** Opening DATA EXTRACT block **
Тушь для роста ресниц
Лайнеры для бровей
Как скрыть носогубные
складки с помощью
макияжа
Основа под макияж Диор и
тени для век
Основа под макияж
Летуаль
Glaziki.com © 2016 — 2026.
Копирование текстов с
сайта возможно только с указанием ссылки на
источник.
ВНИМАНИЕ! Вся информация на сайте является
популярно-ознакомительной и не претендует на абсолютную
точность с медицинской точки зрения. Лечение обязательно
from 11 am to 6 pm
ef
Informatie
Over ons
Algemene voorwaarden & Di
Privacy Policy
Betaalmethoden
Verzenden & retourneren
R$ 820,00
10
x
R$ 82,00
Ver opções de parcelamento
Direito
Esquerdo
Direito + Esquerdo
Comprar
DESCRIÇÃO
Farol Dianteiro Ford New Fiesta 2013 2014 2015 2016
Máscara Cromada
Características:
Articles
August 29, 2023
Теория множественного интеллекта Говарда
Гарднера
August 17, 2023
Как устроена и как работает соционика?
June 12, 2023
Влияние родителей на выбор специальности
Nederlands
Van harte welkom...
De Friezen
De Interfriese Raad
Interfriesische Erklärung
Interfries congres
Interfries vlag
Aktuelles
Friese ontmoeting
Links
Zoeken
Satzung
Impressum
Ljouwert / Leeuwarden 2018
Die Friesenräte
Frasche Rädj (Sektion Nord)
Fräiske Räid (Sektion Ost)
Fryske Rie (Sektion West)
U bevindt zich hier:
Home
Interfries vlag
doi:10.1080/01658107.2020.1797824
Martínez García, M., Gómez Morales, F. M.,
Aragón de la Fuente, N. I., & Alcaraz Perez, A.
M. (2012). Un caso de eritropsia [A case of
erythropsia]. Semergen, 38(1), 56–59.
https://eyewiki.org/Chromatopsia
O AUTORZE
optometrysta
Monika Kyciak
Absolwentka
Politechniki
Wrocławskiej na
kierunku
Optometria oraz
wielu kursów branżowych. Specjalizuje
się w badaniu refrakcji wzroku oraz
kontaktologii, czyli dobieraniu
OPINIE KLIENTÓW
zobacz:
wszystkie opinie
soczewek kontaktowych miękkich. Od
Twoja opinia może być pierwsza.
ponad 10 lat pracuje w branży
** Closing DATA EXTRACT block **
• **ACTIVITY**:
None of the records may be skipped; each is to be repeated exactly.

• **EXPECTED ANSWER**:
Тушь для роста ресниц
Лайнеры для бровей
Как скрыть носогубные
складки с помощью
макияжа
Основа под макияж Диор и
тени для век
Основа под макияж
Летуаль
Glaziki.com © 2016 — 2026.
Копирование текстов с
сайта возможно только с указанием ссылки на
источник.
ВНИМАНИЕ! Вся информация на сайте является
популярно-ознакомительной и не претендует на абсолютную
точность с медицинской точки зрения. Лечение обязательно
from 11 am to 6 pm
ef
Informatie
Over ons
Algemene voorwaarden & Di
Privacy Policy
Betaalmethoden
Verzenden & retourneren
R$ 820,00
10
x
R$ 82,00
Ver opções de parcelamento
Direito
Esquerdo
Direito + Esquerdo
Comprar
DESCRIÇÃO
Farol Dianteiro Ford New Fiesta 2013 2014 2015 2016
Máscara Cromada
Características:
Articles
August 29, 2023
Теория множественного интеллекта Говарда
Гарднера
August 17, 2023
Как устроена и как работает соционика?
June 12, 2023
Влияние родителей на выбор специальности
Nederlands
Van harte welkom...
De Friezen
De Interfriese Raad
Interfriesische Erklärung
Interfries congres
Interfries vlag
Aktuelles
Friese ontmoeting
Links
Zoeken
Satzung
Impressum
Ljouwert / Leeuwarden 2018
Die Friesenräte
Frasche Rädj (Sektion Nord)
Fräiske Räid (Sektion Ost)
Fryske Rie (Sektion West)
U bevindt zich hier:
Home
Interfries vlag
doi:10.1080/01658107.2020.1797824
Martínez García, M., Gómez Morales, F. M.,
Aragón de la Fuente, N. I., & Alcaraz Perez, A.
M. (2012). Un caso de eritropsia [A case of
erythropsia]. Semergen, 38(1), 56–59.
https://eyewiki.org/Chromatopsia
O AUTORZE
optometrysta
Monika Kyciak
Absolwentka
Politechniki
Wrocławskiej na
kierunku
Optometria oraz
wielu kursów branżowych. Specjalizuje
się w badaniu refrakcji wzroku oraz
kontaktologii, czyli dobieraniu
OPINIE KLIENTÓW
zobacz:
wszystkie opinie
soczewek kontaktowych miękkich. Od
Twoja opinia może być pierwsza.
ponad 10 lat pracuje w branży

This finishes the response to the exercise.